I promised you a while ago that I’d give you an update on my favourite lentil curry recipe. This is our absolute fave – a really simple, healthy one pot dinner. I’m always messing with it – adding leftover roast chicken, or a tin of chickpeas, or some veg that’s a bit past its best: sweet potato, cauliflower, etc. I’ve always listed the ingredients separately before, but now I actually make the spice mix up in bigger quantities and it’s much easier to spoon into the curry.

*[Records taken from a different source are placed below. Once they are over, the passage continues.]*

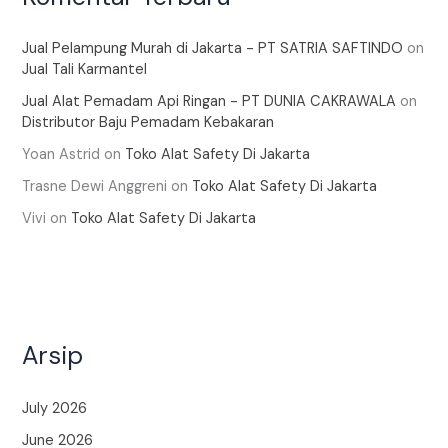
Jual Pelampung Murah di Jakarta - PT SATRIA SAFTINDO
on
Jual Tali Karmantel
Jual Alat Pemadam Api Ringan - PT DUNIA CAKRAWALA
on
Distributor Baju Pemadam Kebakaran
Yoan Astrid
on
Toko Alat Safety Di Jakarta
Trasne Dewi Anggreni
on
Toko Alat Safety Di Jakarta
Vivi
on
Toko Alat Safety Di Jakarta
Arsip
July 2026
June 2026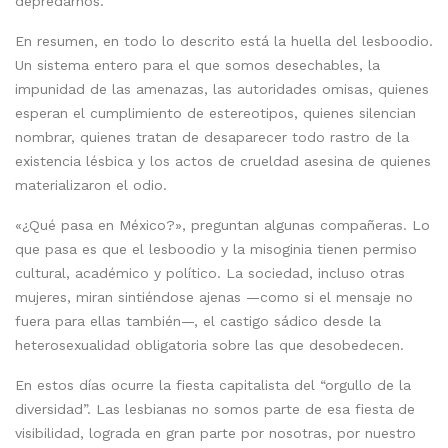
depredarnos.
En resumen, en todo lo descrito está la huella del lesboodio.
Un sistema entero para el que somos desechables, la
impunidad de las amenazas, las autoridades omisas, quienes
esperan el cumplimiento de estereotipos, quienes silencian
nombrar, quienes tratan de desaparecer todo rastro de la
existencia lésbica y los actos de crueldad asesina de quienes
materializaron el odio.
«¿Qué pasa en México?», preguntan algunas compañeras. Lo
que pasa es que el lesboodio y la misoginia tienen permiso
cultural, académico y político. La sociedad, incluso otras
mujeres, miran sintiéndose ajenas —como si el mensaje no
fuera para ellas también—, el castigo sádico desde la
heterosexualidad obligatoria sobre las que desobedecen.
En estos días ocurre la fiesta capitalista del “orgullo de la
diversidad”. Las lesbianas no somos parte de esa fiesta de
visibilidad, lograda en gran parte por nosotras, por nuestro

So first, for your spice mix:
Most of those small jars of spices you’ll buy will weigh in at around the 45-50g mark, so I’ve gone for this as my standard measurement. Don’t worry too much about being exact if they’re roughly the same. I haven’t added the salt as I prefer to sprinkle it on the onions as they’re cooking. Oh, and obviously I’m not a spice expert, this is just a mix of spices that we’ve come to enjoy the taste of. I was also thinking that you could make up a batch and then divide it into smaller jars to give as presents. I’ve just recently discovered Waitrose Kitchen – check out these scrummy little spice jars – perfect for making up small batches of your favourite mixes. I love spices on display in a kitchen.
50g hot chilli powder
50g mustard seeds
50g ground cumin
50g ground coriander
50g ground turmeric
50g caster sugar
25g ground black pepper
So just mix all of those together and keep them in a sealed jar, ready for popping into curry, sprinkling on meat and fish before you roast it, making Singapore noodles, stirring into yoghurt,for a quick marinade for chicken… all sorts of lovely things.
For the basic curry, you’ll need:
2 tbsp spice mix (or 1 tsp each of the individual spices plus half tsp pepper)
2 tbsp rapeseed oil
1 red onion, sliced
1 tsp salt
1 tsp grated ginger (I keep mine in the freezer)
800ml water or chicken stock (or 1 tin coconut milk + same amount water)
200g red lentils
Half a butternut squash, peeled and chopped, plus any other leftover veg (or meat!)
To garnish: fresh coriander
So, grab a relatively heavy pan that has a good fitting lid. Heat up the oil, drop in the sliced onions and sprinkle with the salt. Fry gently until softened.
Sprinkle the spice mix over the onions and stir everything around for a few seconds. It gets very dry, but don’t worry. Add in the liquid (if you’re using coconut milk, tip in the milk, then fill up the empty tin with water and pour that in too).
Stir in the lentils, and throw in chunks of butternut squash, or whatever else you’re using (obviously if it’s broccoli or something softer, leave the lentils to cook, then add it in about 10 minutes before the end of cooking time), then bring it up to a bubble before turning it down, popping on the lid and leaving for 25-30 minutes (you can either leave it covered on a low heat on the hob, or put it in the oven (about gas 4/180 should do it).
You really don’t need anything else with this as it’s really filling, but maybe a chunk of crusty bread or some rice if you’re extra hungry. Sprinkle over the coriander and serve (for a similar bowl, try this Sophie Conran one, also from Waitrose Kitchen).